RMC : Le gouvernement prépare une réforme des retraites qui devrait mettre à contribution les salariés du secteur public – la ministre des Affaires sociales Marisol Touraine l’a redit ce week-end. Sur ce sujet, votre parti pris : non, les fonctionnaires ne sont pas des nantis ! Que voulez-vous dire ?
Hervé Gattegno : C’est l’une des grandes divisions de notre pays : Paris et la province, la gauche et la droite, le bordeaux ou le bourgogne… Il y a de l’irrationnel et des idées reçues dans ces rivalités, et c’est le cas dans ce face-à-face électrique qui oppose les agents publics aux salariés du privé. Or, c’est vrai que les fonctionnaires ont jusqu’ici des avantages pour leur retraite, mais, pour autant, ils ne sont plus des privilégiés – s’ils l’ont jamais été. Donc, si l’on veut qu’ils adhèrent à la réforme, il vaut mieux miser sur la solidarité que sur la culpabilité…
Qu’est-ce qui explique, selon vous, le cliché français sur les avantages de la fonction publique ?
La fameuse « sécurité de l’emploi » : les fonctionnaires savent qu’ils ne peuvent pas perdre leur emploi – avec le chômage de masse, c’est un atout social et psychologique énorme. Mais il y a aussi le tempérament jaloux des Français, qui envient le voisin, mais détestent partager ce qu’ils ont – tout le monde veut une école et une police performantes, mais personne ne veut qu’on recrute… Le statut protecteur des agents publics ne dérangeait personne quand il servait à compenser le fait qu’ils étaient mal payés au départ et avaient peu de marge de progression.
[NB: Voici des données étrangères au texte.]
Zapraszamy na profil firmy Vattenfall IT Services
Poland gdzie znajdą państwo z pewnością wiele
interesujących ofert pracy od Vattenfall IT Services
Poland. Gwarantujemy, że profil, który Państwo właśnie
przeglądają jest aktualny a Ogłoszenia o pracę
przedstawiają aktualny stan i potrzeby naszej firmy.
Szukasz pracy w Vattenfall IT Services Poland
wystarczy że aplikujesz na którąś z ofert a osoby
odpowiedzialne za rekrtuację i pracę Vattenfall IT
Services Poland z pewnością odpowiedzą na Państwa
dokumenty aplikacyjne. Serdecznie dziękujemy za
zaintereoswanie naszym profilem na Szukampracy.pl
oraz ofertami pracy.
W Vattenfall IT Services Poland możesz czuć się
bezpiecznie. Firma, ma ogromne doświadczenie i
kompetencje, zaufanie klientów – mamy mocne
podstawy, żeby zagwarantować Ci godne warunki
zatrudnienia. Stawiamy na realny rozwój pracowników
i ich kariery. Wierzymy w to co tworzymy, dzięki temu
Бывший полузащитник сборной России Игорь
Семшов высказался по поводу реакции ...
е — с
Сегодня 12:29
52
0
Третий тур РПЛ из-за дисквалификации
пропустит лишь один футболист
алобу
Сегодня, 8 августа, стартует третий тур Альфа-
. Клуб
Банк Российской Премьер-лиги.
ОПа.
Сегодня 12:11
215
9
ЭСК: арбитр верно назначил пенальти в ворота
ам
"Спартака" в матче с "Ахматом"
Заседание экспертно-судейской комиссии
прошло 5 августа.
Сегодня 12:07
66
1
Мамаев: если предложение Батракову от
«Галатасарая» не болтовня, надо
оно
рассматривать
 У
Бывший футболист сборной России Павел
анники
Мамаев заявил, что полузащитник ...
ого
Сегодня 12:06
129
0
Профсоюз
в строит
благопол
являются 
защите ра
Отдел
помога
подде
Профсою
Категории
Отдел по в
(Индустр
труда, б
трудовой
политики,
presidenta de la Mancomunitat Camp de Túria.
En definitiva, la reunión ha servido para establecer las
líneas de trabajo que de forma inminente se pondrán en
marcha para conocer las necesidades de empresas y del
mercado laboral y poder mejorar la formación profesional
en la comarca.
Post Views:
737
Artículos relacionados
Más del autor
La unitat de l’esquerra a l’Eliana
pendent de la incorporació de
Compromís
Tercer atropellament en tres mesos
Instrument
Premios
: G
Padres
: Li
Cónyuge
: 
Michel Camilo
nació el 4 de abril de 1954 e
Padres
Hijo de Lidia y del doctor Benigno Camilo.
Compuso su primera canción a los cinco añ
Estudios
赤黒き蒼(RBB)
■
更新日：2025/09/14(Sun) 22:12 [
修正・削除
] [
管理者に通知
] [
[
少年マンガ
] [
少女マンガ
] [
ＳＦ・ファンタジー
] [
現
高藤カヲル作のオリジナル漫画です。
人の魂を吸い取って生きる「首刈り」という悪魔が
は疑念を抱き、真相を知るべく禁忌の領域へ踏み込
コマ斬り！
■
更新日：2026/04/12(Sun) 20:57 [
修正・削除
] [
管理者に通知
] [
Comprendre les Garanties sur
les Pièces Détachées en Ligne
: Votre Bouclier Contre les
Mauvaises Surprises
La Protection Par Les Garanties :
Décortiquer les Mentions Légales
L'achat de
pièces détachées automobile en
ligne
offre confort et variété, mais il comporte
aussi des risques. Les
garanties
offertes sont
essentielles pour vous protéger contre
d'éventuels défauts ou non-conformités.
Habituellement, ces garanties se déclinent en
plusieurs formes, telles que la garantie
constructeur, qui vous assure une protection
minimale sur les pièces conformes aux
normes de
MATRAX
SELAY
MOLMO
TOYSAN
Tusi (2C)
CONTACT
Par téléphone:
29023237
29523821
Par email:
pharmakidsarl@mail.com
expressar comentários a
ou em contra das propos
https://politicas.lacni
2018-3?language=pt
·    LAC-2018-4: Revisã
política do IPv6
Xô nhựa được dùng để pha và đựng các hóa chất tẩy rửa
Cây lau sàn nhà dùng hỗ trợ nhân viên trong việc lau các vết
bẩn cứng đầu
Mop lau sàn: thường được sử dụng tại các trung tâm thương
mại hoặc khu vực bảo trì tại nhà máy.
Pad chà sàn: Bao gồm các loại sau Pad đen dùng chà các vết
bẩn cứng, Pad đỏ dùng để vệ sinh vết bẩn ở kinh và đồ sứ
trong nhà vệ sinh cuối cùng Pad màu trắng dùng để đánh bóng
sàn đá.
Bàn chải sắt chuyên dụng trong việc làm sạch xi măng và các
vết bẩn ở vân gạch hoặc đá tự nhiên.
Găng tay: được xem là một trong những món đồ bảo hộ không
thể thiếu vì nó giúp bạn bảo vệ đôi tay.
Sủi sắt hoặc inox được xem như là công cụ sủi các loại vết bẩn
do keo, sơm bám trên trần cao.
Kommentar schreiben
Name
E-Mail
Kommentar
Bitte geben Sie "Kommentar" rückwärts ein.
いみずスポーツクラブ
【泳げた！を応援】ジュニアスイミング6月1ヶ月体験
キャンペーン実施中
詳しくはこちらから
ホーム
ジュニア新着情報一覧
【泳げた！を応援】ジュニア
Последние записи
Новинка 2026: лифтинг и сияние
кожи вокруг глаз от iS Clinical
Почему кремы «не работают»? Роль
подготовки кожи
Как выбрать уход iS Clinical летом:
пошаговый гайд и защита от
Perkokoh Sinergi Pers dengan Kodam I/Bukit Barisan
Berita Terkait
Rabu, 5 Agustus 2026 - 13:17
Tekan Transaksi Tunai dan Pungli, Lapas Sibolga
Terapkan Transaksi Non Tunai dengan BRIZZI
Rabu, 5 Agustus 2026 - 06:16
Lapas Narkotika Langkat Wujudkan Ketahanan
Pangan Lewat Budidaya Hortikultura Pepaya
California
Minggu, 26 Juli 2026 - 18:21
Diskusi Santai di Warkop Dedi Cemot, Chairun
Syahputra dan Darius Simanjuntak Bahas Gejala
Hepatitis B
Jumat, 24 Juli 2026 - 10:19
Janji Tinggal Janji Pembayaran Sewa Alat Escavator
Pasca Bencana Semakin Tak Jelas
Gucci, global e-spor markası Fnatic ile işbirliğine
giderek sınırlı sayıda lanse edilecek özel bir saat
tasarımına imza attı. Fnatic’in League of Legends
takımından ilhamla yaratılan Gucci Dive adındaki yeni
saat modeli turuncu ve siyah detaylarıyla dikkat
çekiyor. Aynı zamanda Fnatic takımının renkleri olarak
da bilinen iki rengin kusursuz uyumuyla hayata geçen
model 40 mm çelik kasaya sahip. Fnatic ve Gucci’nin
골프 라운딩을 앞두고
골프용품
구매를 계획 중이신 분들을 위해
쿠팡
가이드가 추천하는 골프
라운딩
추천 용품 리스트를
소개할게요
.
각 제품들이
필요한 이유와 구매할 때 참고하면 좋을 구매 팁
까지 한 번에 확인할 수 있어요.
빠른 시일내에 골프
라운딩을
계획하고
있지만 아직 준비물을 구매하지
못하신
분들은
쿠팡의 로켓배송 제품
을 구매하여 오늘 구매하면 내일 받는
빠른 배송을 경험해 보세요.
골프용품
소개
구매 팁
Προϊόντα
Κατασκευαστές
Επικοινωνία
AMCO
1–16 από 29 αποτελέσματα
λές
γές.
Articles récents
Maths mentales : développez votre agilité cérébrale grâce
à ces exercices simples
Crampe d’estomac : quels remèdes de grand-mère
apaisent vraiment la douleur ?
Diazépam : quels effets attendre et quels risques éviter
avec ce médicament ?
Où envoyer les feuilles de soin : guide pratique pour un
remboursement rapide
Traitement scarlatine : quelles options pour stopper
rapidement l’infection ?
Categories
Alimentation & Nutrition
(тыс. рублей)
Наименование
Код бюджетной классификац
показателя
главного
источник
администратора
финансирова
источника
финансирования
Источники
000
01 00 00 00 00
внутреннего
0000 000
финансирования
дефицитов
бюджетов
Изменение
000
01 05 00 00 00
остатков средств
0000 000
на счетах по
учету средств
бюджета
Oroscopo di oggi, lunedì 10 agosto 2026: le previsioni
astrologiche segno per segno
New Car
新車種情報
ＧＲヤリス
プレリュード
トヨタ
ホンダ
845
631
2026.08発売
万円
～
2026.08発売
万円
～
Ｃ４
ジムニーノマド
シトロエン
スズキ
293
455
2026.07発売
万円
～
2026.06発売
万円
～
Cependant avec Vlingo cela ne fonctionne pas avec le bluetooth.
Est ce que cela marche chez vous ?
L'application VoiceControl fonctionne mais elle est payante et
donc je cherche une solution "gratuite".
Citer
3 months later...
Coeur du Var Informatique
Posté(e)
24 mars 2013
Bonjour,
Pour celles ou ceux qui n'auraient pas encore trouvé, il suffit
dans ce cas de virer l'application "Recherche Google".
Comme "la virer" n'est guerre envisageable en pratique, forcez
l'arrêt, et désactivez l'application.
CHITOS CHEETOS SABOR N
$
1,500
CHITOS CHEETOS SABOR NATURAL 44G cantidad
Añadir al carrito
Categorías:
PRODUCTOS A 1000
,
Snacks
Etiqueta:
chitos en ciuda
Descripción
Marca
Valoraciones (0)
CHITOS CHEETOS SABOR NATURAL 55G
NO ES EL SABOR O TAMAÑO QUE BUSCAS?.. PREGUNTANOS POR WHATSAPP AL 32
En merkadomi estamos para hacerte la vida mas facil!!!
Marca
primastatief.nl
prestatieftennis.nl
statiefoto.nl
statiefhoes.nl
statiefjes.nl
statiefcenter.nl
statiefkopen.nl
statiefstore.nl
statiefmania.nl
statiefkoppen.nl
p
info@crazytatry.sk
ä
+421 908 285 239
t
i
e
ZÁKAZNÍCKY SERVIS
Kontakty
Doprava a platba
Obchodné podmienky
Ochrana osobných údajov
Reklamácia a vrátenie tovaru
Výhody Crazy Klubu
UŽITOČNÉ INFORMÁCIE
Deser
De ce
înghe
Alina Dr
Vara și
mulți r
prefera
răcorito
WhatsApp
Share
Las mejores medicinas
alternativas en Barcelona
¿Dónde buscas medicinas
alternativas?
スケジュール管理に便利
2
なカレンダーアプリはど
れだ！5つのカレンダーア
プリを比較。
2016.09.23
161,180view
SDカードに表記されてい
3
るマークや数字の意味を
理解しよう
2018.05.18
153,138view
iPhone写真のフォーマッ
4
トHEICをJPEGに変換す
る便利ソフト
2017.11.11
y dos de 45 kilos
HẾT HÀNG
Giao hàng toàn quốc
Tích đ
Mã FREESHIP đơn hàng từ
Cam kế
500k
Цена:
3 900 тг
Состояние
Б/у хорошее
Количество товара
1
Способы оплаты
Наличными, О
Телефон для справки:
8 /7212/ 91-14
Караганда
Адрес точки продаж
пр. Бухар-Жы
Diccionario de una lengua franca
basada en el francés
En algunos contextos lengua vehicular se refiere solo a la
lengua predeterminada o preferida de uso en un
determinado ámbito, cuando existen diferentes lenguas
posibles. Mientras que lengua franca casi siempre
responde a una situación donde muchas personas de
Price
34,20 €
D’où le mode de calcul de la retraite sur les six derniers mois, qui était aussi une compensation et qui maintenant a l’air d’un privilège.
Mais cette compensation n’a plus vraiment de raison d’être… Est-ce qu’il ne faudrait pas simplement dire que les fonctionnaires doivent contribuer à l’effort pour sauver les retraites ?
C’est ce qu’essaie de faire Marisol Touraine, mais le débat est piégé : en appeler aux fonctionnaires, c’est induire qu’ils auraient des avantages indus, ce qui a pour effet immédiat de crisper tout le monde : les syndicats vont se sentir obligés de défendre les acquis, les salariés vont se trouver lésés, le patronat va en profiter pour taper sur les dépenses de l’État (les retraites du public en sont une colossale), et la gauche de la gauche pour accuser François Hollande de trahir son électorat. En réalité, sur la durée et le niveau des cotisations comme sur l’âge de départ, les réformes précédentes ont déjà acté le principe de l’alignement.
L’UMP soupçonne le gouvernement de ne pas être prêt à aller jusqu’au bout par peur d’une confrontation avec les fonctionnaires. Ça vous paraît vraisemblable ?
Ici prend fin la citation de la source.